Task instructions
In the records below, find the line containing "ProDerm Serum C 10%" and the line containing "For statements where"; please repeat exactly the lines from one to the other, both included, and nothing more.

Dataset entries
============================================================
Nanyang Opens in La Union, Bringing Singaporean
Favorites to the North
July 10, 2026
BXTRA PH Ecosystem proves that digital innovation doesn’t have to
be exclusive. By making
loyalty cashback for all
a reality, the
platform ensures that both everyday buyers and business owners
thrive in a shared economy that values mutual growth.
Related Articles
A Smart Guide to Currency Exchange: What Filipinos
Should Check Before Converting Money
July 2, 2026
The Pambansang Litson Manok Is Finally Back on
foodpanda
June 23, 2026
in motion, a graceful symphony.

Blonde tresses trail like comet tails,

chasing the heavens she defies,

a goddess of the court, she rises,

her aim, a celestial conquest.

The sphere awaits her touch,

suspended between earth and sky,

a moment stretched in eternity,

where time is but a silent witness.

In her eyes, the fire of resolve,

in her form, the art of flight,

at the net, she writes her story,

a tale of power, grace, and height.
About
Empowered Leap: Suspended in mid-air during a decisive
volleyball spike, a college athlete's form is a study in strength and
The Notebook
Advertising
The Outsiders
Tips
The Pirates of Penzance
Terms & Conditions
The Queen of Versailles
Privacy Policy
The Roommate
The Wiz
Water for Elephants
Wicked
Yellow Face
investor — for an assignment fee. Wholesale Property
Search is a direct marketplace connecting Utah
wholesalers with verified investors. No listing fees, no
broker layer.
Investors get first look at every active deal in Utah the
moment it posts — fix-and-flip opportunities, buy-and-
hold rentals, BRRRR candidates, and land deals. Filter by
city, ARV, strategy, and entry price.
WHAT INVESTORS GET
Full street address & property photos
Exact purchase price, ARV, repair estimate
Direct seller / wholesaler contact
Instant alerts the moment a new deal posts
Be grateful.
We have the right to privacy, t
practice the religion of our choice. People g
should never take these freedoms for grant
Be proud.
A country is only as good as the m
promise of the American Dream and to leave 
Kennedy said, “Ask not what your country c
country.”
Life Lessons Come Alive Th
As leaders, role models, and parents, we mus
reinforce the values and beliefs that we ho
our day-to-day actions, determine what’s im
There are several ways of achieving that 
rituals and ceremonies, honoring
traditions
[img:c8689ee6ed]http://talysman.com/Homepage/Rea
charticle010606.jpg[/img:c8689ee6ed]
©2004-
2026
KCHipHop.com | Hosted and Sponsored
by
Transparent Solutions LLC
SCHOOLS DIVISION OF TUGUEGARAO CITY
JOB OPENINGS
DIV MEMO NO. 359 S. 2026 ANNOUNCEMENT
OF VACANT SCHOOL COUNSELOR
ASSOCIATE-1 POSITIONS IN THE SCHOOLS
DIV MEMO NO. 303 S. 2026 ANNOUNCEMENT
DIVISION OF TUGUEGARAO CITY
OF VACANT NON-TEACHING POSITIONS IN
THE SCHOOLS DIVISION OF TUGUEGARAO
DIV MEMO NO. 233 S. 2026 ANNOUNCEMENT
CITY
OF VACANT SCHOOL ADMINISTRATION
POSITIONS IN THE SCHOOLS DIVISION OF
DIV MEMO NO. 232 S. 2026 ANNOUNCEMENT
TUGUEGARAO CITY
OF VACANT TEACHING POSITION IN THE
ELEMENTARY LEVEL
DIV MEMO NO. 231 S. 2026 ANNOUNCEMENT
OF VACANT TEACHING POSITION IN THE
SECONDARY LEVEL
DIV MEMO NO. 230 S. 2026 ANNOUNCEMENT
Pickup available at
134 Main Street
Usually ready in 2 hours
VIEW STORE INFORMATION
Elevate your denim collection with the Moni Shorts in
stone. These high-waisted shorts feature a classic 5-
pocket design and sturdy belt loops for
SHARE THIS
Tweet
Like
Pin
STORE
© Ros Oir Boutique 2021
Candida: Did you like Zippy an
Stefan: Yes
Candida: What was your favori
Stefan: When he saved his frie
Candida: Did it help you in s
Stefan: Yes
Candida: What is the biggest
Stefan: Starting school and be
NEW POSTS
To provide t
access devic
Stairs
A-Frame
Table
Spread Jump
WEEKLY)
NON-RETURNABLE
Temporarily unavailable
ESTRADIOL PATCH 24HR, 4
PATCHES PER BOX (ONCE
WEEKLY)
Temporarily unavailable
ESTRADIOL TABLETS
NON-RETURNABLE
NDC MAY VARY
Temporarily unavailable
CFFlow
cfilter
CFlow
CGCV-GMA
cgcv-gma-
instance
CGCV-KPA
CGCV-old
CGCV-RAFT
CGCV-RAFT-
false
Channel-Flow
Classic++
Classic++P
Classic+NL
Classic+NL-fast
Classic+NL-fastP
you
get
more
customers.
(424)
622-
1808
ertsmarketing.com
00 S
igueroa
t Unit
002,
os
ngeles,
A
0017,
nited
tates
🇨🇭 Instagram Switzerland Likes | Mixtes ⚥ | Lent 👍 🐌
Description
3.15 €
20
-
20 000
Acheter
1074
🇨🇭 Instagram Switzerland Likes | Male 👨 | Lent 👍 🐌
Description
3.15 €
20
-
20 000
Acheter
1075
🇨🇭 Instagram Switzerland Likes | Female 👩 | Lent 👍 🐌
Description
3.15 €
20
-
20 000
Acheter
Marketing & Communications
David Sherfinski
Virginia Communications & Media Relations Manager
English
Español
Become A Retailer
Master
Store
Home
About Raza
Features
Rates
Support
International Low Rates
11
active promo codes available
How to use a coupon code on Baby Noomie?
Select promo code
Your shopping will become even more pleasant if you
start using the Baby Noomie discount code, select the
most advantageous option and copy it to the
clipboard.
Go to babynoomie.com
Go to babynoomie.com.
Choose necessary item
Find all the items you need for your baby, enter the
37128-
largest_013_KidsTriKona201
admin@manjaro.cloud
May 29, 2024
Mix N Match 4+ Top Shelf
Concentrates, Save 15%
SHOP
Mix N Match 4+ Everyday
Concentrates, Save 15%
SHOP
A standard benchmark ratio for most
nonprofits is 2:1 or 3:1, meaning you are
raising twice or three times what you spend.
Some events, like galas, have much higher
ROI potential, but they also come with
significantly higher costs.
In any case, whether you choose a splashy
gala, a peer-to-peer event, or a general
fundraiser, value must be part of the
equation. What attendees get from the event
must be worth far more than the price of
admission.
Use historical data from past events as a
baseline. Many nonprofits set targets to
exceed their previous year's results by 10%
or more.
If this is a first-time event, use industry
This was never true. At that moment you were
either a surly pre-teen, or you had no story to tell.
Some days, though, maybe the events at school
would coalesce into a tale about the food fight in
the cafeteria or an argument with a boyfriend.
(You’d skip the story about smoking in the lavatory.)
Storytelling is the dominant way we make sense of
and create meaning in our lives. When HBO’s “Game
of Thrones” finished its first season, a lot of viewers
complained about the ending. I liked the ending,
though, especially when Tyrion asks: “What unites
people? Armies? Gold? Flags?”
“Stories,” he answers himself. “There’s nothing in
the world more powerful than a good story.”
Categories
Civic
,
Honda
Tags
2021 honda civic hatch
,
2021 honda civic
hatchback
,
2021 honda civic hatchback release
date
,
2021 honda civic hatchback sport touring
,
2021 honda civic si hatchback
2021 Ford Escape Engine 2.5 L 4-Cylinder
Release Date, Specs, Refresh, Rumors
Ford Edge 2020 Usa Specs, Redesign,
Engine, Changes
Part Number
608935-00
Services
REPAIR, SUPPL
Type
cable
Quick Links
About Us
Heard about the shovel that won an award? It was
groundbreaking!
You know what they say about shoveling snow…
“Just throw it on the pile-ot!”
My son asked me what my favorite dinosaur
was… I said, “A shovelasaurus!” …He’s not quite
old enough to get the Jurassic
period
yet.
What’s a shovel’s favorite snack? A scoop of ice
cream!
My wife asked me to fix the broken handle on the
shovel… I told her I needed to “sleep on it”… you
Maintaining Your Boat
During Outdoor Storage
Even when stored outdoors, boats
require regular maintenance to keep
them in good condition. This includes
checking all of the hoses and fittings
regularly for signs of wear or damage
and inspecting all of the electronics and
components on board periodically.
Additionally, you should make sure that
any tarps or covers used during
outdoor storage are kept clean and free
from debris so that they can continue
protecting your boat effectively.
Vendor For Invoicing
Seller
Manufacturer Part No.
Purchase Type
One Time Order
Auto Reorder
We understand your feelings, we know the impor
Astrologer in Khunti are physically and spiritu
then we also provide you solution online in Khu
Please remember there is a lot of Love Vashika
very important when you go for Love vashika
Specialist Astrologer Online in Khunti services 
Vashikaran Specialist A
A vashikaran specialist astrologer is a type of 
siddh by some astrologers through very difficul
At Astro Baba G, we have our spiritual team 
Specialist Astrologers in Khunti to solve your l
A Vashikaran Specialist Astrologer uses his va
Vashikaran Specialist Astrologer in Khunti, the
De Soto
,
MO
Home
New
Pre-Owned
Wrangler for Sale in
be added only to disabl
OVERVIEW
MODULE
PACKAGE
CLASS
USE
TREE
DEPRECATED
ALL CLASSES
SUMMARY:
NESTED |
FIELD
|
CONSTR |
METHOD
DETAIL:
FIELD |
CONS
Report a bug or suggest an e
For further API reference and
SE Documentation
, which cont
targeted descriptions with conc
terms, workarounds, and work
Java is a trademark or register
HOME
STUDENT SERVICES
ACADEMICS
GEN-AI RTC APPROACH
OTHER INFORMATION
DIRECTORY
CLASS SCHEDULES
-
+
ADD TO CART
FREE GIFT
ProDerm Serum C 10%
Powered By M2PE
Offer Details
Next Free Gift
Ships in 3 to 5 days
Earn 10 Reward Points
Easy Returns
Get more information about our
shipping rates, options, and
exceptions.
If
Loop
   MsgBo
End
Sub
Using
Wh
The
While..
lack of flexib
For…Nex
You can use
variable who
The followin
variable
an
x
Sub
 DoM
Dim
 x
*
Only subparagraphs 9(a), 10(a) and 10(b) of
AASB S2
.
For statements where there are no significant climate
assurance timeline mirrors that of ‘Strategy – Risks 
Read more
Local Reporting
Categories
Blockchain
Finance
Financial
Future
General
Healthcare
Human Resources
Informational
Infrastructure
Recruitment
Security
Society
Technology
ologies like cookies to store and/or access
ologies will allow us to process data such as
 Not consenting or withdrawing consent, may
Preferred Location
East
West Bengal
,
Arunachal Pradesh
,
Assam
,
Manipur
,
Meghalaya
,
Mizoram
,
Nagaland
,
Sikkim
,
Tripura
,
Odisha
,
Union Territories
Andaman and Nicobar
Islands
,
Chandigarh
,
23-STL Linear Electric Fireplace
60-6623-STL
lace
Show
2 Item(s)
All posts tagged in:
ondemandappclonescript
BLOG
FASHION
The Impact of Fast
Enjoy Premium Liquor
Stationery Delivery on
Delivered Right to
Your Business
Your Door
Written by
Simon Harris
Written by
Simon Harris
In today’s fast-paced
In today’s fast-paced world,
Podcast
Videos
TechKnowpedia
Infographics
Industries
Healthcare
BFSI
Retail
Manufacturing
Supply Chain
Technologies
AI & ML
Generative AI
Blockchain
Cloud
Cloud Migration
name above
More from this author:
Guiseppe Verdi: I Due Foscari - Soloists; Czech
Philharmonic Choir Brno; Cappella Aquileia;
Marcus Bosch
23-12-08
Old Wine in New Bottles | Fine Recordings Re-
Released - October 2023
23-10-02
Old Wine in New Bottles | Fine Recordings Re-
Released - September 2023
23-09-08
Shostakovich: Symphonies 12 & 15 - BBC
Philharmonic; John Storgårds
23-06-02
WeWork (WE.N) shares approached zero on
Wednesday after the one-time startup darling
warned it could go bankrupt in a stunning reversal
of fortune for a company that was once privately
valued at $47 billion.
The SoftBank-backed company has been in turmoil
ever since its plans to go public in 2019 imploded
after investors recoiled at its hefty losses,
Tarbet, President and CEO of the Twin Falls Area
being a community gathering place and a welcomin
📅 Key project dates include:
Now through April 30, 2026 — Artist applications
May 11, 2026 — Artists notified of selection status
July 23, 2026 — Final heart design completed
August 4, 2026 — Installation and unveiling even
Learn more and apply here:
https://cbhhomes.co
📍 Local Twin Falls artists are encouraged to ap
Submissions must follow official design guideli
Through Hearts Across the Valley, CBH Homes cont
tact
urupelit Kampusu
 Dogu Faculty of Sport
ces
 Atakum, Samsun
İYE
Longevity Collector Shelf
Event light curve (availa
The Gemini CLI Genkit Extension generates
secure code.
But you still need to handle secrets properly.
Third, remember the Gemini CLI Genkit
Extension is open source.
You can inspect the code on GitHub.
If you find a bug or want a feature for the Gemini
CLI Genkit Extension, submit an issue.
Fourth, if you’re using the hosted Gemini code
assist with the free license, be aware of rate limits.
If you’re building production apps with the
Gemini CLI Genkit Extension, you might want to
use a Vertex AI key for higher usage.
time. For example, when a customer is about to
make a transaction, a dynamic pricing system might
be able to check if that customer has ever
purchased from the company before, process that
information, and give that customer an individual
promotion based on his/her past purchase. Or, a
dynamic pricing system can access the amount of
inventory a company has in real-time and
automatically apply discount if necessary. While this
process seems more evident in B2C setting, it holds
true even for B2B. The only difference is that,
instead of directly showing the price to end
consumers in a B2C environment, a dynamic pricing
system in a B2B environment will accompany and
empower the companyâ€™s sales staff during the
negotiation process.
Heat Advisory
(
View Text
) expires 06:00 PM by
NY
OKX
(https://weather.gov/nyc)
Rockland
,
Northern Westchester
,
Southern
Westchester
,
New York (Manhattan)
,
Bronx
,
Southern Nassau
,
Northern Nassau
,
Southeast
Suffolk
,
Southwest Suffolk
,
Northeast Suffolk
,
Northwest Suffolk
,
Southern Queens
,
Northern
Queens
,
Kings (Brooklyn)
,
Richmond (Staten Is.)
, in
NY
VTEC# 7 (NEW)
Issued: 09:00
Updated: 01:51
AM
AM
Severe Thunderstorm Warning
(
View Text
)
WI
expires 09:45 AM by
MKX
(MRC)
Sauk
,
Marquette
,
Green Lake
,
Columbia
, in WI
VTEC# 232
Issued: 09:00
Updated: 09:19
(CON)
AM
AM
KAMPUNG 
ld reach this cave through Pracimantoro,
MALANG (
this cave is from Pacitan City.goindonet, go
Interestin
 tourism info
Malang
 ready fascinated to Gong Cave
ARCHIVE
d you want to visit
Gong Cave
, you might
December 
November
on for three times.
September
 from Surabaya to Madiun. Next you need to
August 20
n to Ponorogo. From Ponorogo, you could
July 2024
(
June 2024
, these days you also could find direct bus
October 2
============================================================
Task result
ProDerm Serum C 10%
Powered By M2PE
Offer Details
Next Free Gift
Ships in 3 to 5 days
Earn 10 Reward Points
Easy Returns
Get more information about our
shipping rates, options, and
exceptions.
If
Loop
   MsgBo
End
Sub
Using
Wh
The
While..
lack of flexib
For…Nex
You can use
variable who
The followin
variable
an
x
Sub
 DoM
Dim
 x
*
Only subparagraphs 9(a), 10(a) and 10(b) of
AASB S2
.
For statements where there are no significant climate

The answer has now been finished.